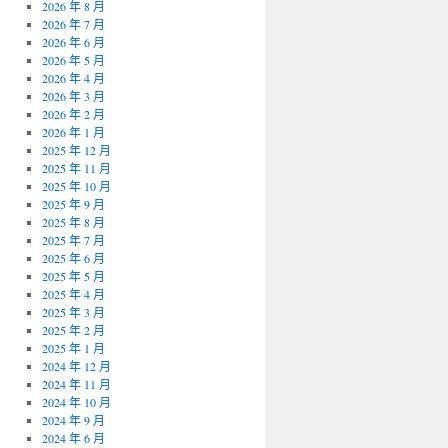
2026 年 8 月
2026 年 7 月
2026 年 6 月
2026 年 5 月
2026 年 4 月
2026 年 3 月
2026 年 2 月
2026 年 1 月
2025 年 12 月
2025 年 11 月
2025 年 10 月
2025 年 9 月
2025 年 8 月
2025 年 7 月
2025 年 6 月
2025 年 5 月
2025 年 4 月
2025 年 3 月
2025 年 2 月
2025 年 1 月
2024 年 12 月
2024 年 11 月
2024 年 10 月
2024 年 9 月
2024 年 6 月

### TASK STATEMENT
Each line above has to be returned exactly. Drop the pictures.

### SOLUTION FOR THIS EXERCISE
2026 年 8 月
2026 年 7 月
2026 年 6 月
2026 年 5 月
2026 年 4 月
2026 年 3 月
2026 年 2 月
2026 年 1 月
2025 年 12 月
2025 年 11 月
2025 年 10 月
2025 年 9 月
2025 年 8 月
2025 年 7 月
2025 年 6 月
2025 年 5 月
2025 年 4 月
2025 年 3 月
2025 年 2 月
2025 年 1 月
2024 年 12 月
2024 年 11 月
2024 年 10 月
2024 年 9 月
2024 年 6 月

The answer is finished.